Tanh and ReLU are non linear activation functions right? So I should be able to use those two functions for the examples. However, when I run using those functions it doesn't pass some of the examples. I'm assuming its because the ranges are different than sigmoid. Would I have to change anything in the source code to allow it use tanh or relu?
Actually, in the code, the backpropagation algorithm is written only for the sigmoid activation function. We have to change the code for any generic activation function. If no one is working, I can work on this. similar discussion check here
Yes, back-propagation is only implemented for sigmoid. Other training methods can still work with other activation functions. If back-prop is needed, it'll need to be implemented.
Hey @codeplea can I work on this issue? I would like to add back prop for tanh and relu activation functions. If no one else is working on this, pls assign me this issue.
@msrdinesh Sure. Give it a go. Just please keep it short and simple. I think you can mirror the way that output and hidden activation functions are used.
Ok, I will do it. Thanks.
@msrdinesh, @codeplea hello any follow up on that matter? Have a good day.
I'm waiting too for update about changing the activation function :)
@moe123 @ScratchyCode It's trivial to adapt backprop to any function you want. Read this, preferably with a pen and paper, redoing the calculation on your own until it becomes crystal clear.
@lucasart computing the derivative is not the problem, the problem is to have a redesign of the code that reflects the current activation function, so something needs to be known and pass along: a state. We can all patch dirty; we already all do; however, we would prefer a clean redesigned approach to support this option + would let the opportunity to run several instances set up differently without tweaking and stirring the code. When you start maintaining third-party forks and patches, it's already too much. I think we all have a float-single version running on an approx of the exp function somewhere.
I wrote my own nn library library, if anyone's interested.
Same functionality as genann. Also uses a flat memory layout for weights+neurons+delta (great for cache efficiency and use with more advanced gradient optimisations methods, so user code can directly adress the weights vector).
But also better, because:
- more flexible: hidden layers can each have different number of neurons. error function can be absolute or quadratic (absolute makes more sense than quadratic in a lot of real applications).
- cleaner code base: reduces indexing hell by using a layer structure (which points to the right location in the flat array).
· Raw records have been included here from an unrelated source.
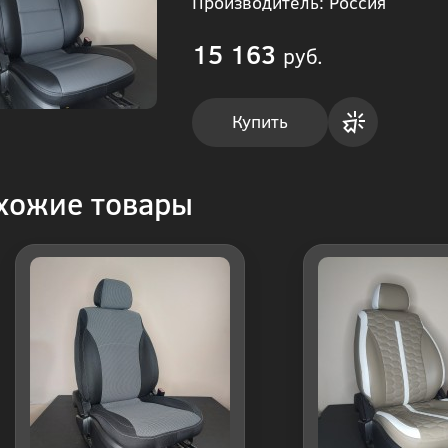
Производитель: Россия
15 163
руб.
Купить
Купить
хожие товары
в 1
клик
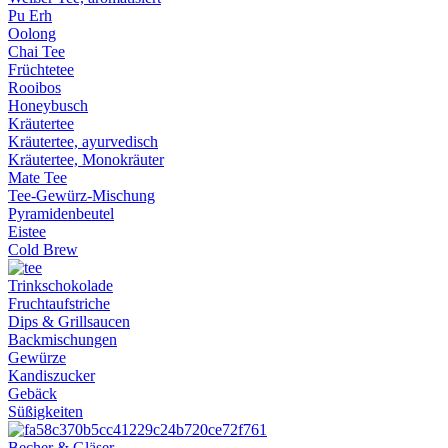
Pu Erh
Oolong
Chai Tee
Früchtetee
Rooibos
Honeybusch
Kräutertee
Kräutertee, ayurvedisch
Kräutertee, Monokräuter
Mate Tee
Tee-Gewürz-Mischung
Pyramidenbeutel
Eistee
Cold Brew
Trinkschokolade
Fruchtaufstriche
Dips & Grillsaucen
Backmischungen
Gewürze
Kandiszucker
Gebäck
Süßigkeiten
Becher & Gläser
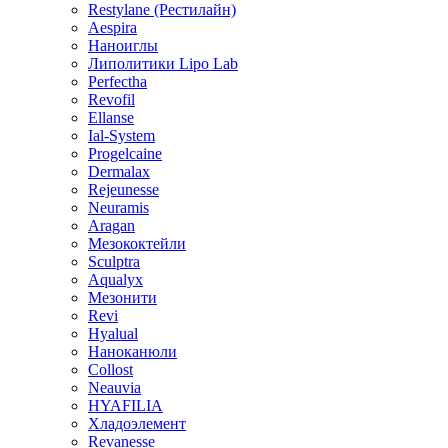
Restylane (Рестилайн)
Aespira
Наноиглы
Липолитики Lipo Lab
Perfectha
Revofil
Ellanse
Ial-System
Progelcaine
Dermalax
Rejeunesse
Neuramis
Aragan
Мезококтейли
Sculptra
Aqualyx
Мезонити
Revi
Hyalual
Наноканюли
Collost
Neauvia
HYAFILIA
Хладоэлемент
Revanesse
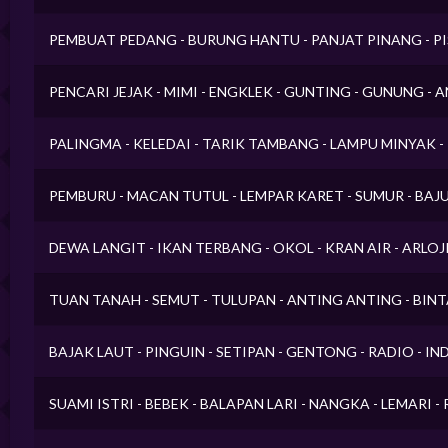
PEMBUAT PEDANG - BURUNG HANTU - PANJAT PINANG - PI
PENCARI JEJAK - MIMI - ENGKLEK - GUNTING - GUNUNG - 
PALINGMA - KELEDAI - TARIK TAMBANG - LAMPU MINYAK 
PEMBURU - MACAN TUTUL - LEMPAR KARET - SUMUR - BAJU
DEWA LANGIT - IKAN TERBANG - OKOL - KRAN AIR - ARLOJ
TUAN TANAH - SEMUT - TULUPAN - ANTING ANTING - BIN
BAJAK LAUT - PINGUIN - SETIPAN - GENTONG - RADIO - IN
SUAMI ISTRI - BEBEK - BALAPAN LARI - NANGKA - LEMARI 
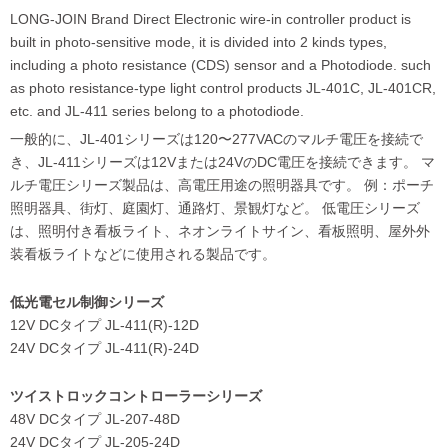
LONG-JOIN Brand Direct Electronic wire-in controller product is
built in photo-sensitive mode, it is divided into 2 kinds types,
including a photo resistance (CDS) sensor and a Photodiode. such
as photo resistance-type light control products JL-401C, JL-401CR,
etc. and JL-411 series belong to a photodiode.
一般的に、JL-401シリーズは120〜277VACのマルチ電圧を接続で
き、JL-411シリーズは12Vまたは24VのDC電圧を接続できます。 マ
ルチ電圧シリーズ製品は、高電圧用途の照明器具です。 例：ポーチ
照明器具、街灯、庭園灯、通路灯、景観灯など。 低電圧シリーズ
は、照明付き看板ライト、ネオンライトサイン、看板照明、屋外外
装看板ライトなどに使用される製品です。
低光電セル制御シリーズ
12V DCタイプ JL-411(R)-12D
24V DCタイプ JL-411(R)-24D
ツイストロックコントローラーシリーズ
48V DCタイプ JL-207-48D
24V DCタイプ JL-205-24D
- trivial to add your own activation functions, without having to touch the backprop code.
@lucasart ; the implementation is interesting; meanwhile, I would go deeper, adding a layer of indirection on any internal arithmetic operations then moving nn_float_t to nn_numeric_t or so ; thus, you'd give the choice to interface with a half-float extension or fixed point representation to the end-user. To note, most people will not be so confortable with your licensing choice even academics.